INPUT DATA =>

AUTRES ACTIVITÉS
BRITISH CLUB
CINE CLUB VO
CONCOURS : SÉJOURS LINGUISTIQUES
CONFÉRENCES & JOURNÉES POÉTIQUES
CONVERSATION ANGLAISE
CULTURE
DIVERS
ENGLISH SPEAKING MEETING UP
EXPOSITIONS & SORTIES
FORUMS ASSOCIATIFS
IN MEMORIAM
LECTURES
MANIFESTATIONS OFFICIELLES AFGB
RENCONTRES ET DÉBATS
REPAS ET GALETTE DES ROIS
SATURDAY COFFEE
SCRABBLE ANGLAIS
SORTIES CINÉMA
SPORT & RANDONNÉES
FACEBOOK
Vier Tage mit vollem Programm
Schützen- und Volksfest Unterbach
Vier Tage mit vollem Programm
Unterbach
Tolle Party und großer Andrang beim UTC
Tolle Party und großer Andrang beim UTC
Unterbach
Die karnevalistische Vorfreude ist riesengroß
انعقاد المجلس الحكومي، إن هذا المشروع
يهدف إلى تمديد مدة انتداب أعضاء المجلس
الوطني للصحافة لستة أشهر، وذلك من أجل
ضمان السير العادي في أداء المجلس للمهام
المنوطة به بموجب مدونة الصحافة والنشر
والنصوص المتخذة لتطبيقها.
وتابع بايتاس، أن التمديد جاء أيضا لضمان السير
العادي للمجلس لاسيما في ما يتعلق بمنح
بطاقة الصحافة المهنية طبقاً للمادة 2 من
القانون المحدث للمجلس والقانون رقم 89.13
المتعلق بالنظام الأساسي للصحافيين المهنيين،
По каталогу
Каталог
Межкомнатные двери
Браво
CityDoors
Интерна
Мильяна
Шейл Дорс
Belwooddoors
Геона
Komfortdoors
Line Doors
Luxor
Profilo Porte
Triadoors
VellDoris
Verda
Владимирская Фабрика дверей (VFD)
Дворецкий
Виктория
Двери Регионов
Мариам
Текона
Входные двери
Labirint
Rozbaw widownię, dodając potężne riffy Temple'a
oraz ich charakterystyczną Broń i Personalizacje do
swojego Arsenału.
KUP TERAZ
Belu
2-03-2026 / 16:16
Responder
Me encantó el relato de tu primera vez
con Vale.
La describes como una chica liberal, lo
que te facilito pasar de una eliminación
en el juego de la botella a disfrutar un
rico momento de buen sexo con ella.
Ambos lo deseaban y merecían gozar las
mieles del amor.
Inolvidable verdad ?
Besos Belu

THE TASK =>
Write out only the lines that run from the line containing "Me encantó el relato de tu primera vez" through the line containing "mieles del amor.", both included, exactly as they appear above.

ANSWER SECTION =>
Me encantó el relato de tu primera vez
con Vale.
La describes como una chica liberal, lo
que te facilito pasar de una eliminación
en el juego de la botella a disfrutar un
rico momento de buen sexo con ella.
Ambos lo deseaban y merecían gozar las
mieles del amor.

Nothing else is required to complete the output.